DETAILED DESCRIPTION OF THE INVENTION
[0029] The invention will now be described, by way of examples
only, with reference to the accompanying drawings.
[0030] The prior art single component mechanical seal partially
shown in FIGS. 1 and 2 includes a rotary holder 1, a drive plate 2
and rubber bellows 4. The rotation of the drive shaft 5 is
transmitted to seal face 6 through rubber bellows 4, drive plate 2
and rotary holder 1. Rotary holder 1 includes circumferentially
spaced apart slots 7 within which upstanding lugs 8 of rotary
holder locate.
[0031] In order to keep rotary holder 1 and drive plate 2 from
disconnecting, the entrance corners of slots 7 are staked, as
indicated at 3. The staking operation is typically conducted using
a hammer and a sharp implements such as a chisel. This staking
operation is a manual process and, as a result, the results are
somewhat variable, the variation ranging from a particularly
deep-staked impression to no staking at all due to a manual
error.
[0032] The staking operation creates a sharp raised surface in
rotary holder 1. This surface can damage other components such as
the rubber bellows 4. Furthermore, the sharp surface can result in
injury to personnel.
[0033] Referring to FIG. 3 of the accompanying drawing, a rotary
mechanical seal 9 of the invention includes a rotary and axially
floating seal face 11 which is biased by spring 28 towards a static
stationary seal face 12. The rotary seal face 11 is allowed to
slide on the static seal face 12 and the interface between the
rotary seal face 11 and stationary seal face 12 forms sealing area
13. This seal area 13 is the primary seal that prevents the process
medium 14 from escaping from the process chamber 15.

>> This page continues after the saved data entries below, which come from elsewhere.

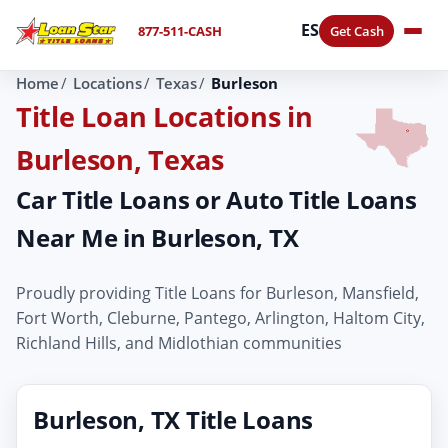
ES
877-511-CASH
Get Cash
Home
Locations
Texas
Burleson
Title Loan Locations in
Burleson, Texas
Car Title Loans or Auto Title Loans
Near Me in Burleson, TX
Proudly providing Title Loans for Burleson, Mansfield,
Fort Worth, Cleburne, Pantego, Arlington, Haltom City,
Richland Hills, and Midlothian communities
Burleson, TX Title Loans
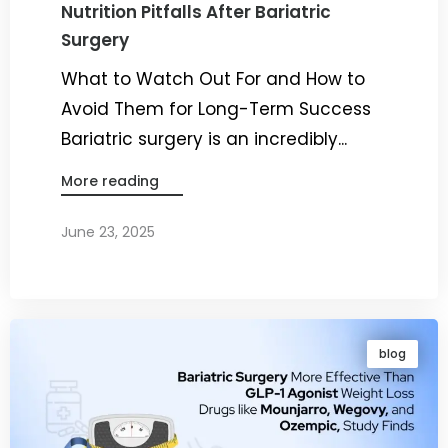
Nutrition Pitfalls After Bariatric
Surgery
What to Watch Out For and How to
Avoid Them for Long-Term Success
Bariatric surgery is an incredibly...
More reading
June 23, 2025
By
Dr. Ravi Rao
blog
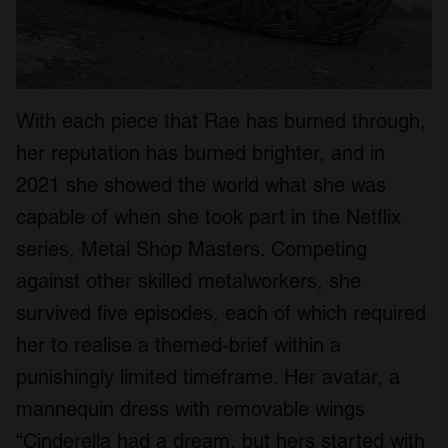
We also share information about your use of our site with
our social media, advertising and analytics partners who
may combine it with other information that you’ve
provided to them or that they’ve collected from your use
of their services.
With each piece that Rae has burned through,
her reputation has burned brighter, and in
2021 she showed the world what she was
capable of when she took part in the Netflix
series, Metal Shop Masters. Competing
against other skilled metalworkers, she
survived five episodes, each of which required
her to realise a themed-brief within a
punishingly limited timeframe. Her avatar, a
mannequin dress with removable wings
“Cinderella had a dream, but hers started with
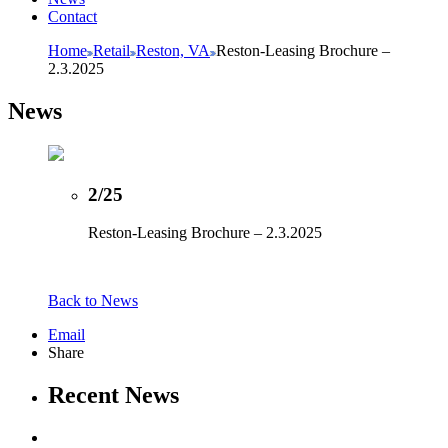
Contact
Home
Retail
Reston, VA
Reston-Leasing Brochure –
2.3.2025
News
2/25
Reston-Leasing Brochure – 2.3.2025
Back to News
Email
Share
Recent News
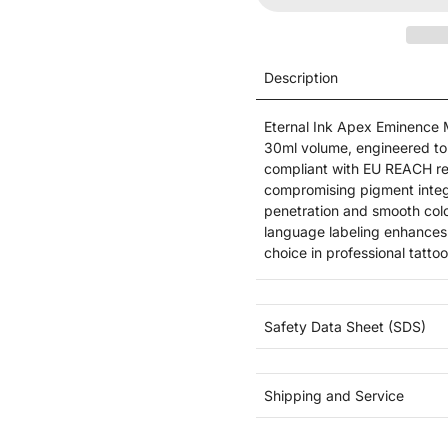
Description
Eternal Ink Apex Eminence Ma
30ml volume, engineered to m
compliant with EU REACH reg
compromising pigment integr
penetration and smooth color
language labeling enhances 
choice in professional tattoo
Safety Data Sheet (SDS)
Shipping and Service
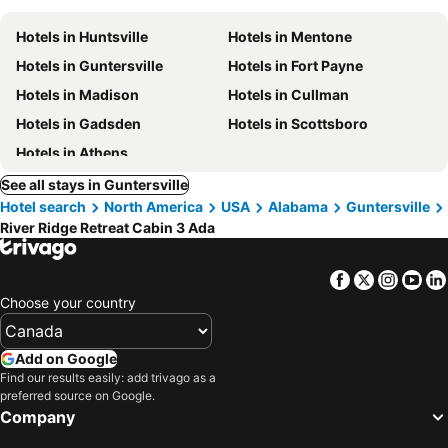
Hotels in Huntsville
Hotels in Mentone
Hotels in Guntersville
Hotels in Fort Payne
Hotels in Madison
Hotels in Cullman
Hotels in Gadsden
Hotels in Scottsboro
Hotels in Athens
See all stays in Guntersville
Hotel search
North America
USA
Alabama
Guntersville
River Ridge Retreat Cabin 3 Ada
Facebook
Twitter
Insta
Yo
Choose your country
Add on Google
Find our results easily: add trivago as a
preferred source on Google.
Company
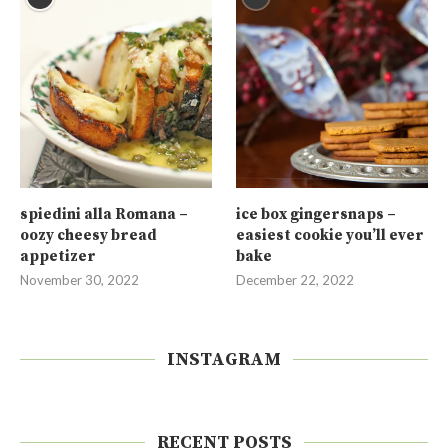
spiedini alla Romana –
ice box gingersnaps –
oozy cheesy bread
easiest cookie you’ll ever
appetizer
bake
November 30, 2022
December 22, 2022
INSTAGRAM
RECENT POSTS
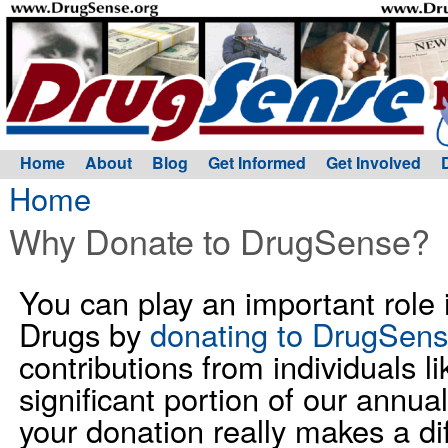
Home
About
Blog
Get Informed
Get Involved
Home
Why Donate to DrugSense?
You can play an important role
Drugs by
donating to DrugSen
contributions from individuals 
significant portion of our annua
your donation really makes a di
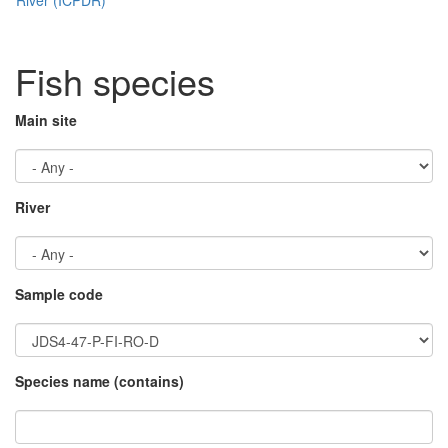
Fish species
Main site
River
Sample code
Species name (contains)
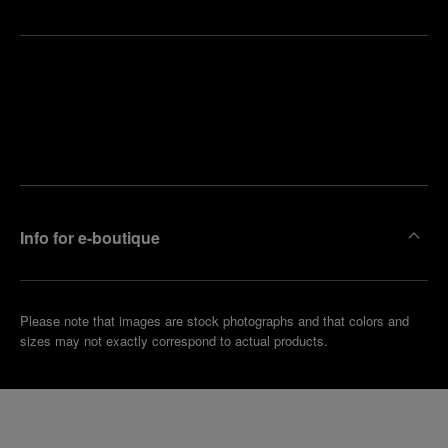
Find
Make an
your
pointment
nearest
boutique
Info for e-boutique
Please note that images are stock photographs and that colors and
sizes may not exactly correspond to actual products.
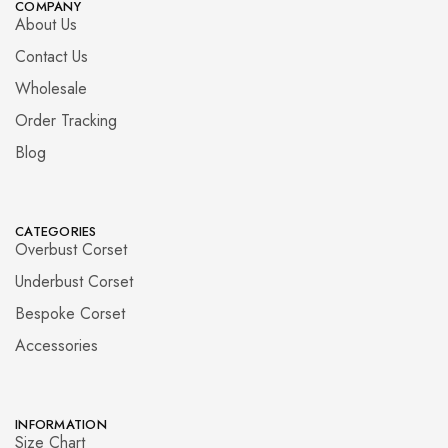
COMPANY
About Us
Contact Us
Wholesale
Order Tracking
Blog
CATEGORIES
Overbust Corset
Underbust Corset
Bespoke Corset
Accessories
INFORMATION
Size Chart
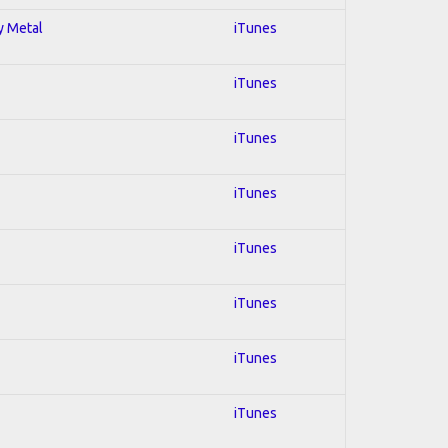
y Metal
iTunes
iTunes
iTunes
iTunes
iTunes
iTunes
iTunes
iTunes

[0034] In addition to the sliding seal face, the process medium 14
is sealed by a rotary elastomeric member 16 in contact with the
shaft 17 and rotary seal face 11. This is the first secondary
sealing area. The second secondary sealing area is formed between
the stationary seal face 12 and the stationary gland plate assembly
21 by means of elastomeric member 22. The third secondary sealing
area is formed between the gland plate assembly 21 and the process
chamber 15 by means of gasket 25.
[0035] The three secondary sealing areas and the primary sliding
sealing interface prevent the process media 14 from escaping from
the process chamber 15.
[0036] The static seal face 12 is prevented from rotating by radial
squeeze between the elastomeric member 22 and the gland plate
assembly 21. An additional or alternative anti-rotation device can
be incorporated if it is considered desirable.
[0037] The rotary sealing assembly 26 Includes a rotary holder 27
which is a pressed metal device and which transmits the axial force
spring 28 to the seal face 11.
[0038] A drive ring 29 is fitted to the radially outward portion of
elastomeric member 16. This drive ring 29 radially compresses
elastomeric member 16 to form a seal to the shaft 17.
[0039] The rotational movement of shaft 17 is transmitted through
the elastomeric member 16 to drive ring 29. Drive ring 29 in turn
transmits the rotational movement to the rotary holder 27 by means
of drive lugs 30 circumferentially spaced apart around drive ring
29. At least one of these drive lugs 30 engages in a axially
enclosed slot 31 in rotary holder 27. Other drive lugs 30 may
engage in either axially enclosed slots or axially open slots such
as those shown in the prior art seal of FIGS. 1 and 2.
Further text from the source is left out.